*THE RECORDS*:
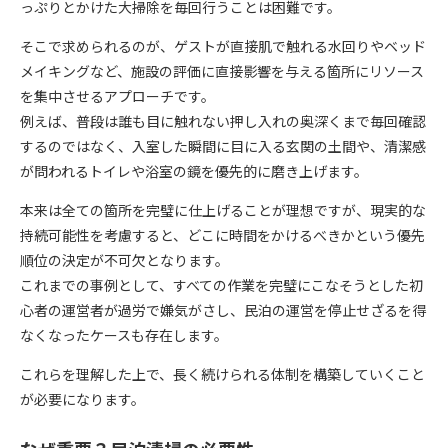
っぷりとかけた大掃除を毎回行うことは困難です。
そこで求められるのが、ゲストが直接肌で触れる水回りやベッド
メイキングなど、施設の評価に直接影響を与える箇所にリソース
を集中させるアプローチです。
例えば、普段は誰も目に触れない押し入れの奥深くまで毎回確認
するのではなく、入室した瞬間に目に入る玄関の土間や、清潔感
が問われるトイレや浴室の鏡を優先的に磨き上げます。
本来は全ての箇所を完璧に仕上げることが理想ですが、現実的な
持続可能性を考慮すると、どこに時間をかけるべきかという優先
順位の決定が不可欠となります。
これまでの事例として、すべての作業を完璧にこなそうとした初
心者の運営者が過労で嫌気がさし、民泊の運営を停止せざるを得
なくなったケースも存在します。
これらを理解した上で、長く続けられる体制を構築していくこと
が必要になります。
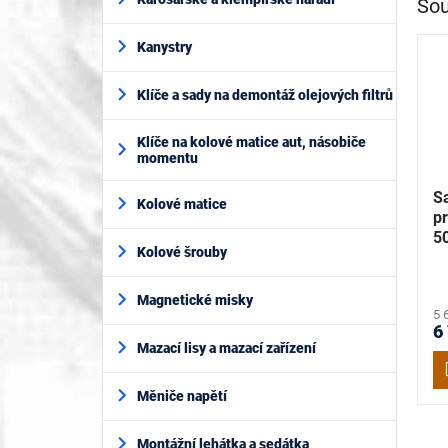
Sou
Kanystry
Klíče a sady na demontáž olejových filtrů
Klíče na kolové matice aut, násobiče
momentu
Sa
Kolové matice
p
5
Kolové šrouby
K
Magnetické misky
5 
6
Mazací lisy a mazací zařízení
Měniče napětí
Montážní lehátka a sedátka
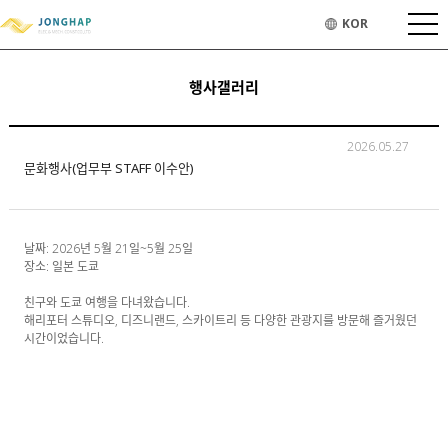
KOR
행사갤러리
2026.05.27
문화행사(업무부 STAFF 이수안)
날짜: 2026년 5월 21일~5월 25일
장소: 일본 도쿄
친구와 도쿄 여행을 다녀왔습니다.
해리포터 스튜디오, 디즈니랜드, 스카이트리 등 다양한 관광지를 방문해 즐거웠던
시간이었습니다.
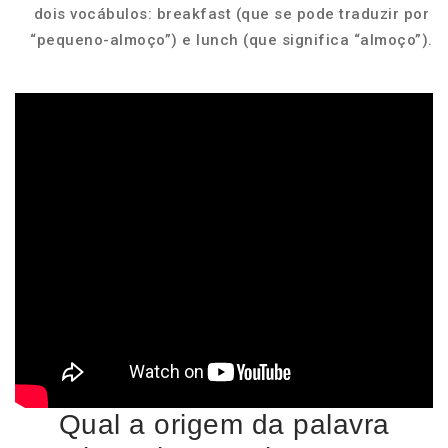
dois vocábulos: breakfast (que se pode traduzir por
“pequeno-almoço”) e lunch (que significa “almoço”).
Qual a origem da palavra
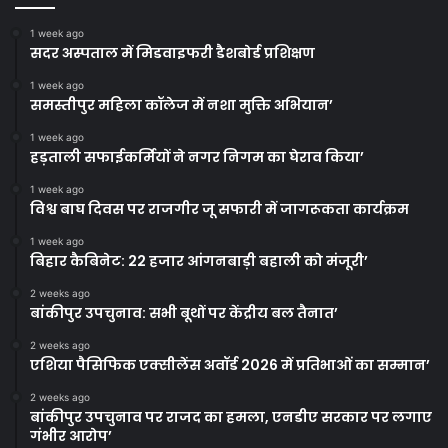
1 week ago
सदर अस्पताल में मिडवाइफरी डैशबोर्ड प्रशिक्षण
1 week ago
समस्तीपुर महिला कॉलेज में नशा मुक्ति अभियान’
1 week ago
हड़ताली सफाईकर्मियों ने नगर निगम का घेराव किया’
1 week ago
विश्व बाघ दिवस पर राजगीर जू सफारी में जागरूकता कार्यक्रम
1 week ago
बिहार कैबिनेट: 22 हजार आंगनबाड़ी बहाली को मंजूरी’
2 weeks ago
बांकीपुर उपचुनाव: सभी बूथों पर केंद्रीय बल तैनात’
2 weeks ago
एशिया पैसिफिक एक्सीलेंस अवॉर्ड 2026 में प्रतिभाओं का सम्मान’
2 weeks ago
बांकीपुर उपचुनाव पर राजद का हमला, एनडीए सरकार पर लगाए
गंभीर आरोप’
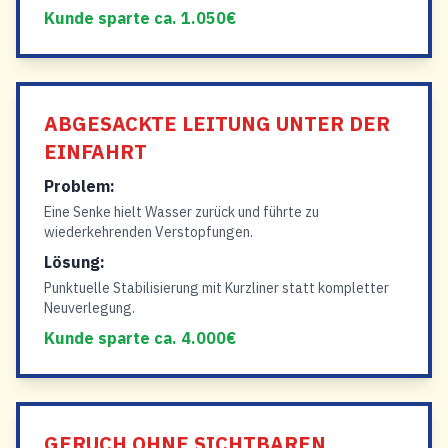
Kunde sparte ca. 1.050€
ABGESACKTE LEITUNG UNTER DER
EINFAHRT
Problem:
Eine Senke hielt Wasser zurück und führte zu
wiederkehrenden Verstopfungen.
Lösung:
Punktuelle Stabilisierung mit Kurzliner statt kompletter
Neuverlegung.
Kunde sparte ca. 4.000€
GERUCH OHNE SICHTBAREN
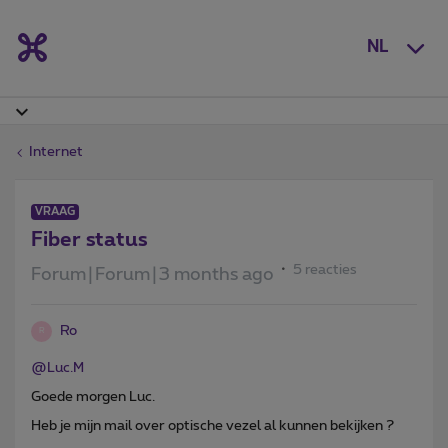
NL
Internet
VRAAG
Fiber status
5 reacties
Forum|Forum|3 months ago
Ro
R
@Luc.M
Goede morgen Luc.
Heb je mijn mail over optische vezel al kunnen bekijken ?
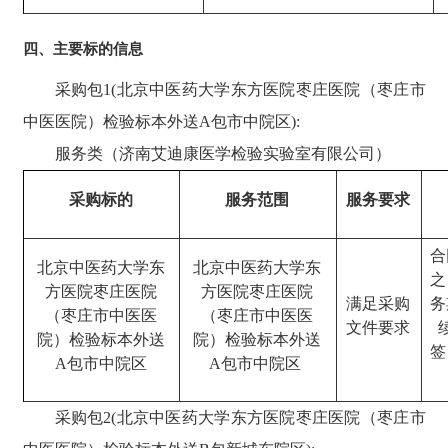
四、主要标的信息
采购包
1(北京中医药大学东方医院枣庄医院（枣庄市
中医医院）检验标本外送A包市中院区):
服务类（济南艾迪康医学检验实验室有限公司）
采购标的
服务范围
服务要求
合
北京中医药大学东
北京中医药大学东
之
方医院枣庄医院
方医院枣庄医院
满足采购
务
（枣庄市中医医
（枣庄市中医医
文件
要求
院）检验标本外送
院）检验标本外送
签
A包市中院区
A包市中院区
采购包
2(北京中医药大学东方医院枣庄医院（枣庄市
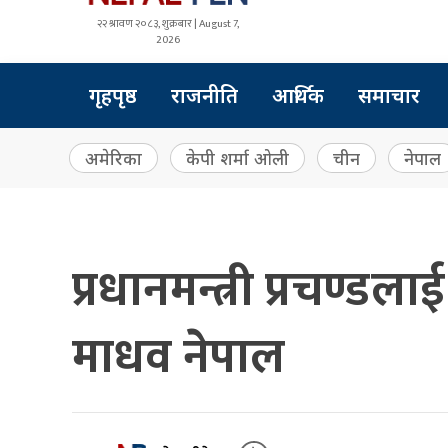
२२ श्रावण २०८३, शुक्रबार | August 7,
2026
गृहपृष्ठ
राजनीति
आर्थिक
समाचार
अमेरिका
केपी शर्मा ओली
चीन
नेपाल
प्रधानमन्त्री प्रचण्डला
माधव नेपाल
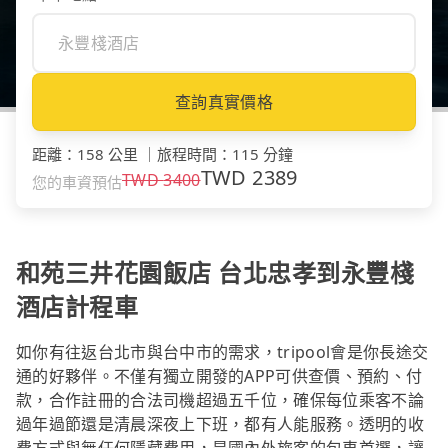
查詢真實價格
距離
：
158 公里
｜
旅程時間
：
115 分鐘
TWD
2389
TWD
3400
您的車資預估
和苑三井花園飯店 台北忠孝到永豐棧
酒店計程車
如你有往返台北市與台中市的需求，tripool會是你長途交
通的好夥伴。不僅有獨立開發的APP可供查價、預約、付
款，合作註冊的合法司機超過五千位，確保每位乘客不論
過年過節還是清晨深夜上下班，都有人能服務。透明的收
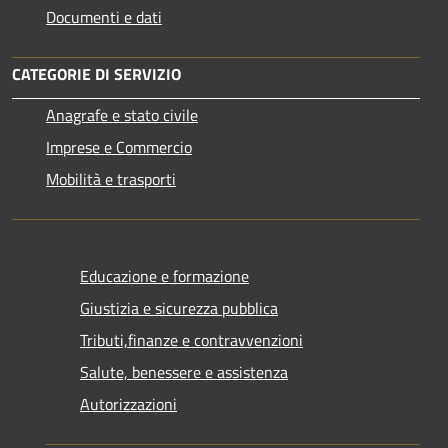
Documenti e dati
CATEGORIE DI SERVIZIO
Anagrafe e stato civile
Imprese e Commercio
Mobilità e trasporti
Educazione e formazione
Giustizia e sicurezza pubblica
Tributi,finanze e contravvenzioni
Salute, benessere e assistenza
Autorizzazioni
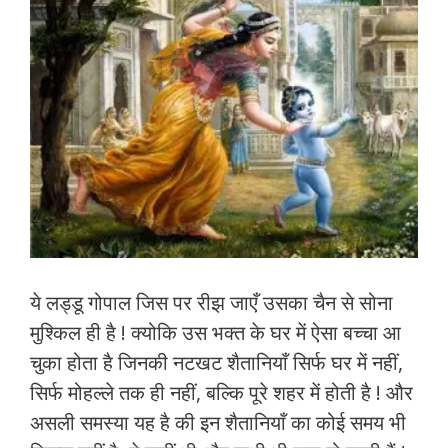
ये लड्डू गोपाल जिस पर रीझ जाएँ उसका चैन से सोना
मुश्किल ही है ! क्योकि उस भक्त के घर में ऐसा बच्चा आ
चुका होता है जिनकी नटखट शैतानियाँ सिर्फ घर में नहीं,
सिर्फ मोहल्ले तक ही नहीं, बल्कि पूरे शहर में होती है ! और
असली समस्या यह है की इन शैतानियाँ का कोई समय भी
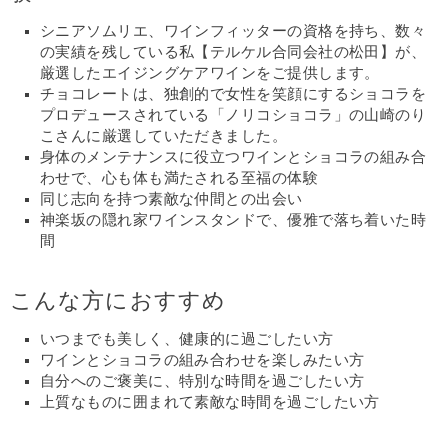
シニアソムリエ、ワインフィッターの資格を持ち、数々
の実績を残している私【テルケル合同会社の松田】が、
厳選したエイジングケアワインをご提供します。
チョコレートは、独創的で女性を笑顔にするショコラを
プロデュースされている「ノリコショコラ」の山崎のり
こさんに厳選していただきました。
身体のメンテナンスに役立つワインとショコラの組み合
わせで、心も体も満たされる至福の体験
同じ志向を持つ素敵な仲間との出会い
神楽坂の隠れ家ワインスタンドで、優雅で落ち着いた時
間
こんな方におすすめ
いつまでも美しく、健康的に過ごしたい方
ワインとショコラの組み合わせを楽しみたい方
自分へのご褒美に、特別な時間を過ごしたい方
上質なものに囲まれて素敵な時間を過ごしたい方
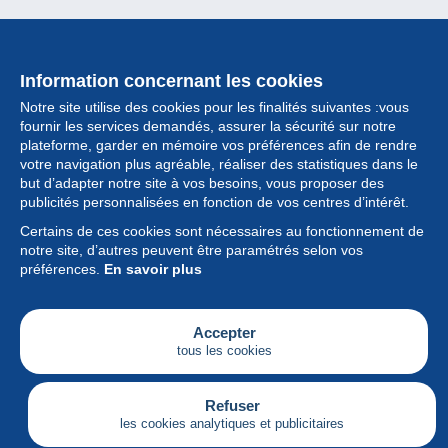
Information concernant les cookies
Notre site utilise des cookies pour les finalités suivantes :vous
fournir les services demandés, assurer la sécurité sur notre
plateforme, garder en mémoire vos préférences afin de rendre
votre navigation plus agréable, réaliser des statistiques dans le
but d’adapter notre site à vos besoins, vous proposer des
Collection
publicités personnalisées en fonction de vos centres d’intérêt.
Certains de ces cookies sont nécessaires au fonctionnement de
Actualités
notre site, d’autres peuvent être paramétrés selon vos
préférences.
En savoir plus
Fonctionnalités
Société
Accepter
tous les cookies
Services
Articles
Refuser
les cookies analytiques et publicitaires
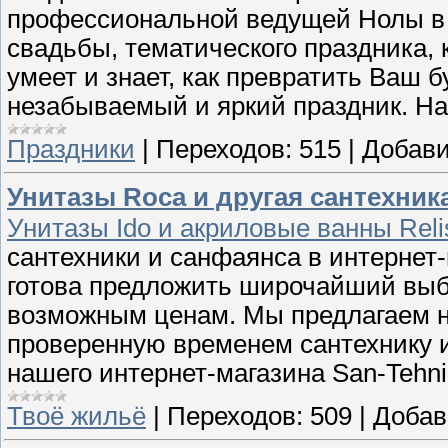
профессиональной ведущей Нолы в 
свадьбы, тематического праздника,
умеет и знает, как превратить Ваш
незабываемый и яркий праздник. На
Праздники
|
Переходов:
515
|
Добави
Унитазы Roca и другая сантехник
Унитазы Ido и акриловые ванны Reli
сантехники и санфаянса в интернет
готова предложить широчайший выб
возможным ценам. Мы предлагаем н
проверенную временем сантехнику 
нашего интернет-магазина San-Tehn
Твоё жильё
|
Переходов:
509
|
Добав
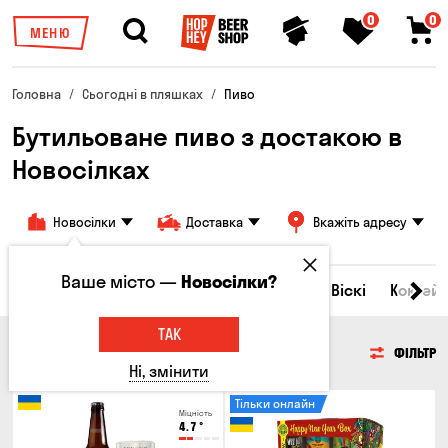
0
0
МЕНЮ
Головна
Сьогодні в пляшках
Пиво
Бутильоване пиво з достакою в
Новосілках
Новосілки
Доставка
Вкажіть адресу
Ваше місто —
Новосілки?
Всі товари
Пиво
Сидр
Вино
Віскі
Коктейл
ТАК
ПИВО
ФІЛЬТР
Ні, змінити
Тільки онлайн
Міцність
4.7
°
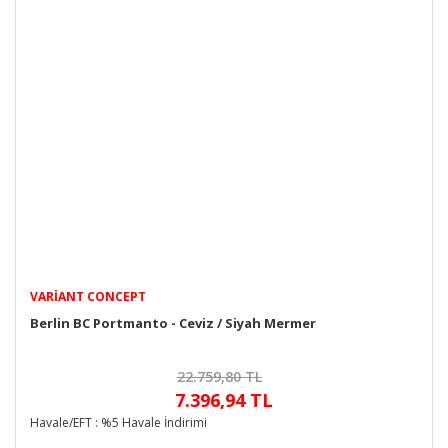
VARIANT CONCEPT
Berlin BC Portmanto - Ceviz / Siyah Mermer
22.759,80 TL
7.396,94 TL
Havale/EFT : %5 Havale İndirimi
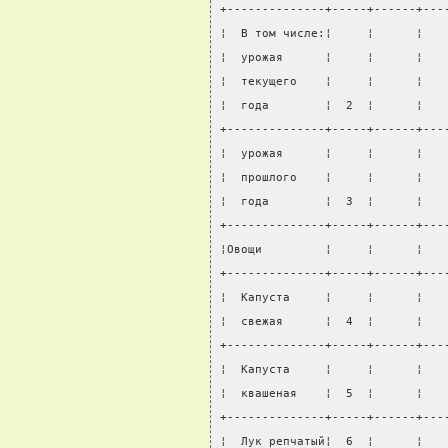
+--------------+-----+------+---
¦  В том числе:¦     ¦      ¦   
¦  урожая      ¦     ¦      ¦   
¦  текущего    ¦     ¦      ¦   
¦  года        ¦  2  ¦      ¦   
+--------------+-----+------+---
¦  урожая      ¦     ¦      ¦   
¦  прошлого    ¦     ¦      ¦   
¦  года        ¦  3  ¦      ¦   
+--------------+-----+------+---
¦Овощи         ¦     ¦      ¦   
+--------------+-----+------+---
¦  Капуста     ¦     ¦      ¦   
¦  свежая      ¦  4  ¦      ¦   
+--------------+-----+------+---
¦  Капуста     ¦     ¦      ¦   
¦  квашеная    ¦  5  ¦      ¦   
+--------------+-----+------+---
¦  Лук репчатый¦  6  ¦      ¦   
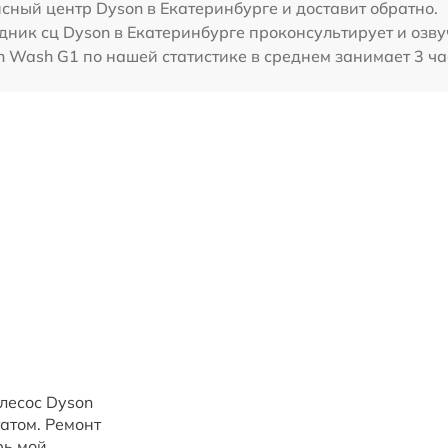
сный центр Dyson в Екатеринбурге и доставит обратно.
дник сц Dyson в Екатеринбурге проконсультирует и озву
n Wash G1 по нашей статистике в среднем занимает 3 ч
лесос Dyson
татом. Ремонт
рь мой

*WHAT TO WORK ON*:
Your answer must consist of every line in the listing that contains "Унитазы".

*WRITTEN RESPONSE*:
Унитазы Roca и другая сантехник
Унитазы Ido и акриловые ванны Reli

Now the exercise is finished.